When it comes to getting back into exercise after having a baby, whether you’ve had an active pregnancy or not, it’s always best to get yourself checked out first. The usual time is about 6 weeks but every body is so different so it’s a great idea to get checked out by your GP, OBGYN and/or a women’s physiotherapist so you can get an idea of what your core and pelvic floor is doing after having bubs. Once you’ve been checked out, the journey begins!
The biggest step is to START, as simple as that. It’s being gentle on yourself, listening to your body and setting aside some time 3-5 times a week to move your body and you know what, walking is a wonderful way to get back into it and get that momentum going. Not only is it so good for you in so many ways, it’s also good for bubs to get out in the fresh air, get some vitamin D and get out of the house (beneficial for everyone!).
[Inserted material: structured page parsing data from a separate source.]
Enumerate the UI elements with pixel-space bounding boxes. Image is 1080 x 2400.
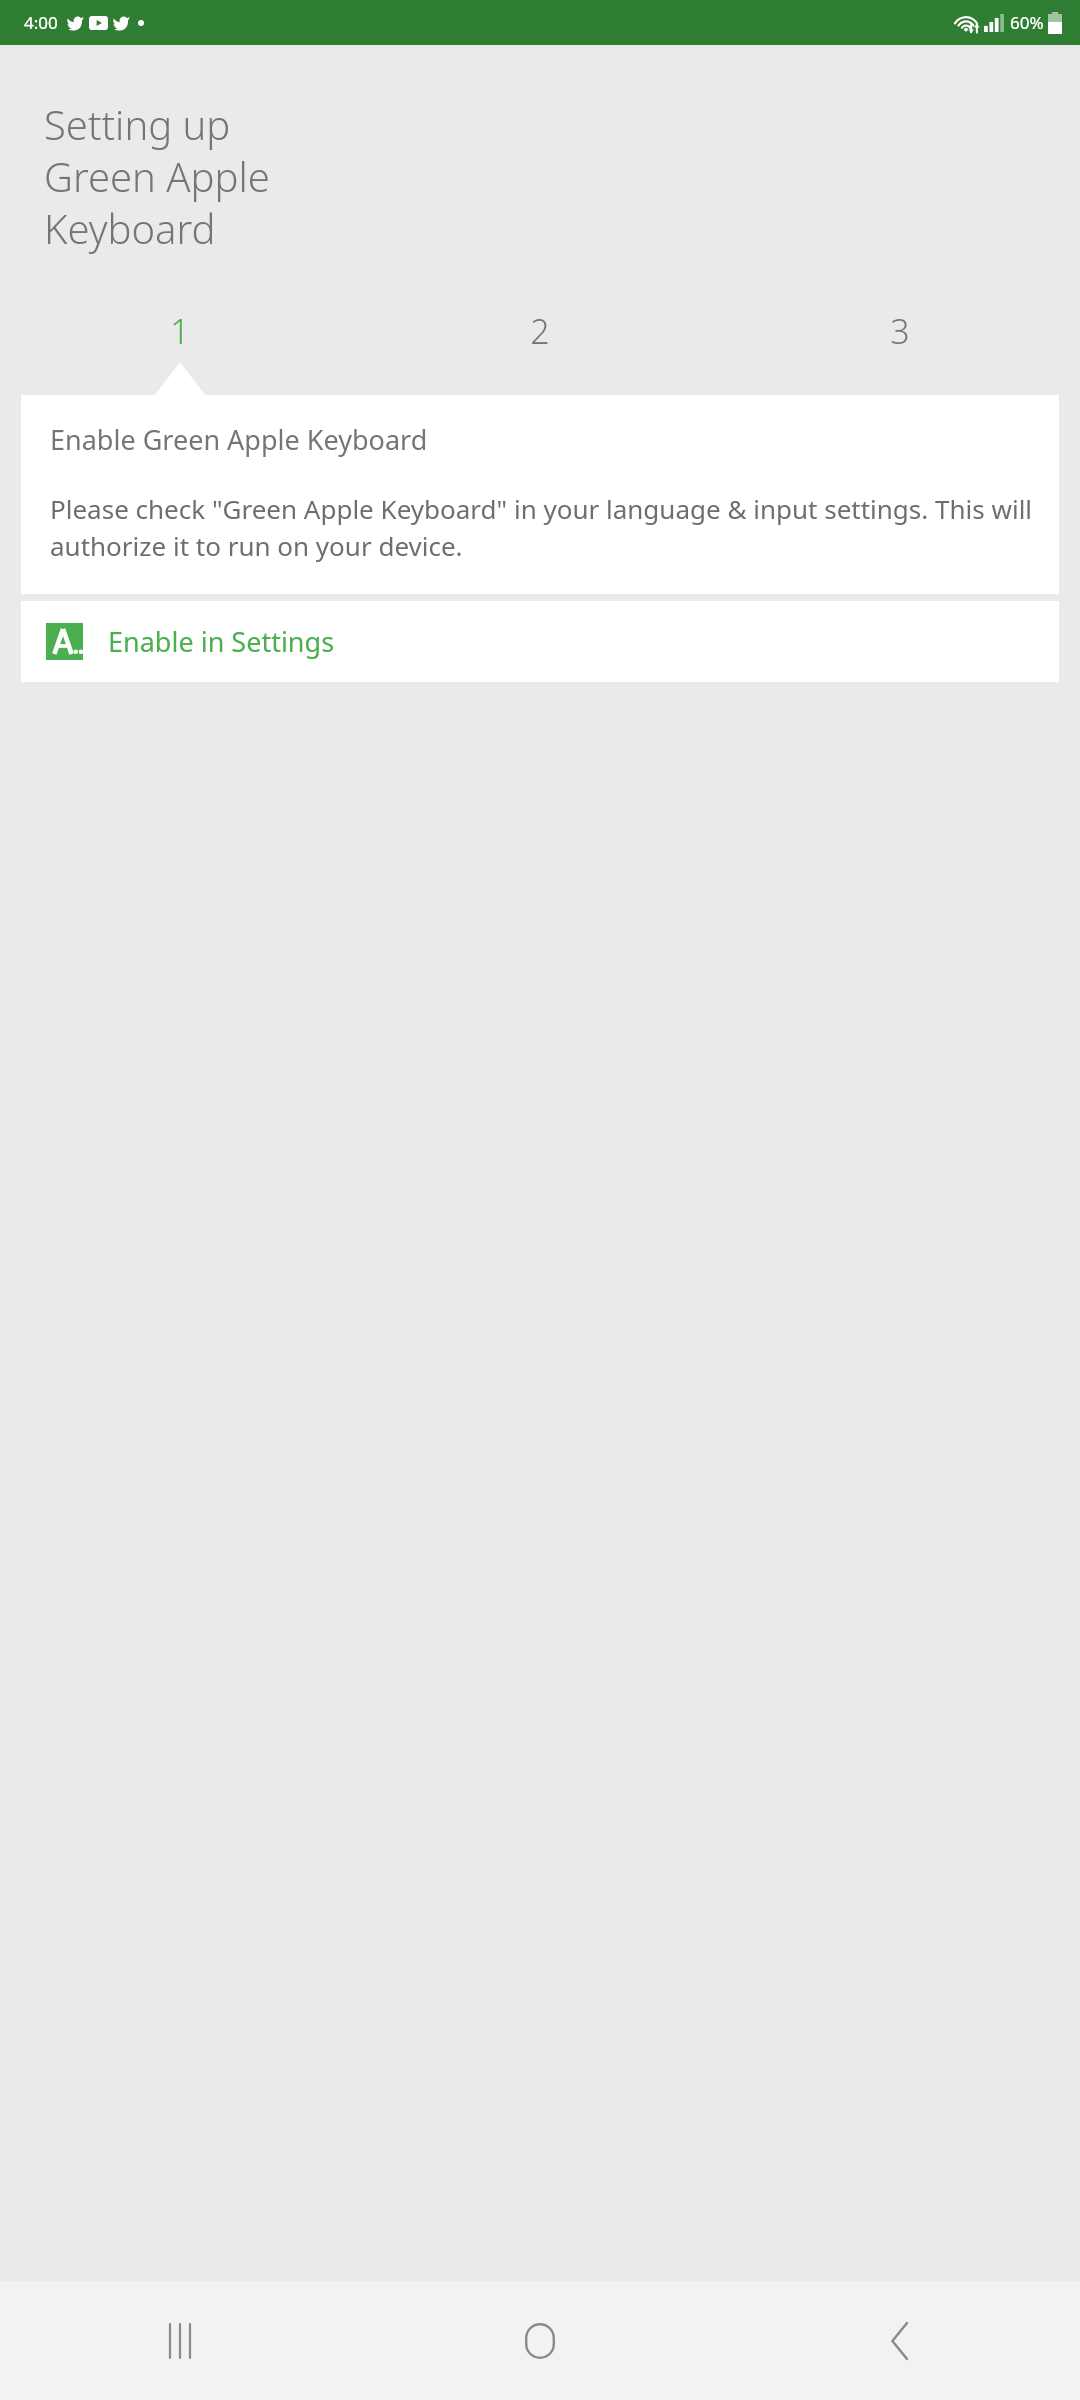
staticText: 2 (530, 308, 550, 354)
staticText: 4:00 (24, 11, 58, 34)
staticText: 1 (170, 308, 190, 354)
button[interactable]: 3 (720, 300, 1080, 362)
button[interactable]: Home (360, 2281, 720, 2400)
button[interactable]: 2 (360, 300, 720, 362)
other: Green Apple Keyboard (46, 623, 83, 660)
staticText: Setting up Green Apple Keyboard (44, 97, 270, 256)
button[interactable]: Green Apple Keyboard (21, 601, 1059, 682)
staticText: 3 (890, 308, 910, 354)
button[interactable]: 1 (0, 300, 360, 362)
staticText: 60% (1010, 11, 1044, 34)
button[interactable]: Recent apps (0, 2281, 360, 2400)
staticText: Please check "Green Apple Keyboard" in y… (50, 491, 1039, 564)
staticText: Enable Green Apple Keyboard (50, 421, 428, 458)
button[interactable]: Back (720, 2281, 1080, 2400)
staticText: Enable in Settings (108, 623, 335, 660)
The next step, find an exercise program that you ENJOY, that is SAFE for your body postpartum and that works for you. You might be used to doing an hour of uninterrupted exercise before bub arrived but now they wake up every 15 minutes, so instead of throwing in the towel and thinking “well I can’t get anything done anyway so I just won’t even bother”, I suggest to adapt. Honestly I’m speaking from experience here as my third child never slept, HATED WITH A CAPTIAL H the gym creche when I did a trial run (the trainer gave up after about 5mins and just gave me that look of “hey, get your kid”) and I hated going for walks because I had to pee so often and it was just frustrating (I also found it quite boring too if I’m going to be totally honest).
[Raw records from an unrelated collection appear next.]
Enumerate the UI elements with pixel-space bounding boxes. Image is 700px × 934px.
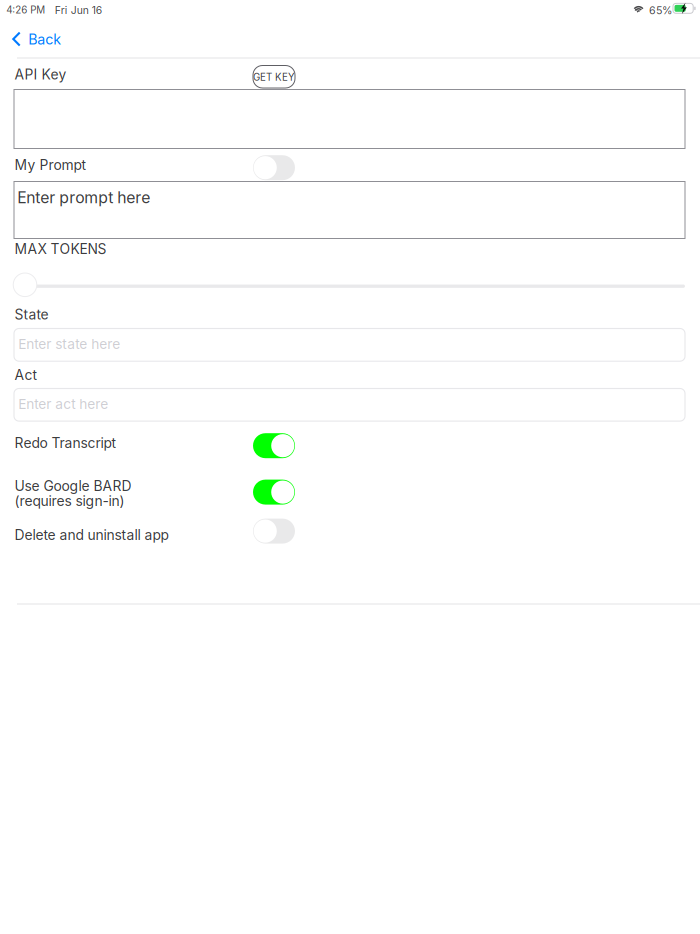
staticText: Enter prompt here	[17, 188, 150, 207]
staticText: My Prompt	[14, 156, 86, 173]
button[interactable]: GET KEY	[253, 66, 295, 88]
button[interactable]: State	[14, 328, 685, 361]
staticText: 65%	[649, 4, 672, 17]
button[interactable]: Back	[12, 30, 61, 49]
staticText: Back	[28, 31, 61, 48]
button[interactable]: Enter prompt here	[14, 182, 685, 238]
button[interactable]: Act	[14, 388, 685, 421]
staticText: Fri Jun 16	[55, 4, 102, 17]
staticText: State	[14, 306, 48, 323]
button[interactable]: Delete and uninstall app	[0, 0, 286, 33]
button[interactable]: Use Google BARD	[0, 0, 286, 33]
button[interactable]: API Key	[14, 90, 685, 148]
staticText: Redo Transcript	[14, 434, 116, 451]
staticText: GET KEY	[253, 71, 295, 83]
staticText: 4:26 PM	[6, 4, 45, 16]
staticText: Enter act here	[18, 396, 108, 412]
staticText: MAX TOKENS	[14, 240, 106, 257]
staticText: Use Google BARD	[14, 478, 132, 494]
staticText: Act	[14, 366, 38, 383]
button[interactable]: Max tokens	[13, 273, 37, 297]
staticText: API Key	[14, 66, 66, 83]
staticText: Delete and uninstall app	[14, 526, 168, 543]
button[interactable]: My Prompt	[0, 0, 286, 33]
staticText: (requires sign-in)	[14, 493, 124, 509]
staticText: Enter state here	[18, 336, 120, 352]
button[interactable]: Redo Transcript	[0, 0, 286, 33]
Some babies will love the gym creche, some babies won’t.
Some babies will sleep long enough to get a gym sesh in, some babies won’t.
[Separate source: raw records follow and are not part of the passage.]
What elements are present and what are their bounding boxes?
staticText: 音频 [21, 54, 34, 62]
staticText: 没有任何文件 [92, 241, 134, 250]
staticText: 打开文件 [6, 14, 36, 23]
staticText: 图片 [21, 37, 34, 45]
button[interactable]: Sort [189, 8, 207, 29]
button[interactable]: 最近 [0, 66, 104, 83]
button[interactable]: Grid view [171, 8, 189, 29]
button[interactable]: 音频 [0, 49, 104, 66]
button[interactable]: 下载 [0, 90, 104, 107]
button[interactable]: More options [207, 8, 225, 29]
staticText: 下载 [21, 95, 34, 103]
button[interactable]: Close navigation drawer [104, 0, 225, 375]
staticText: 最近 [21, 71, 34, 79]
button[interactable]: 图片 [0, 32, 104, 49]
Some people have partners to help them with bubs so they can exercise, some people don’t.
Some people enjoy home workouts, some people don’t.
Some people are able to get back into normal workout routine postartpum, some people are not.
Some people love going for walks, some people don’t.
And of course, some people enjoy exercise, some people don’t. But it’s good for you and I reckon you should whack into your life somewhere.
You see here, what I’m trying to point out is that not every mother has the same postpartum journey and it’s all about adapting to a new lifestyle because really that’s what being a parent is about - adapting while also making sure that we find that time to look after yourself, because you matter too.
Once I began exercising again, my mental health felt it. I was beginning to feel more energised, more confident, stronger and happier, all by adding little bursts of movement into my day and making a routine out of it. YES, I had to get up earlier to do so and that was something that had held me back for so long because I was sleep deprived to the absolute shithouse and I adjusted my sleep so I could work out a way to fit it in (started going to bed earlier, relying on my partner so put the kids to bed so I could at least get a couple of uninterrupted sleep) and wake up to do my exercise, start my day off with some good energy, shower and be the better version of myself for doing so.
Whatever way it works for you, what you may have worked out by now is that once you find something that you enjoy doing and look forward to doing and that works for your schedule, exercise won’t seem like a chore, it will be your self-care time.
Remember that looking after yourself isn’t selfish, it’s essential to being the best mother, partner, human that you possibly can be. We may make a lot of sacrifices to become a parent but your physical, emotional and mental wellbeing isn’t one of them. You deserve that time to move your body and not only will it do you some good, the kids also get to witness you creating a great habit of movement which they’ll take on as they grow up and know that being active is one of the keys to feeling your best self in all sorts of ways.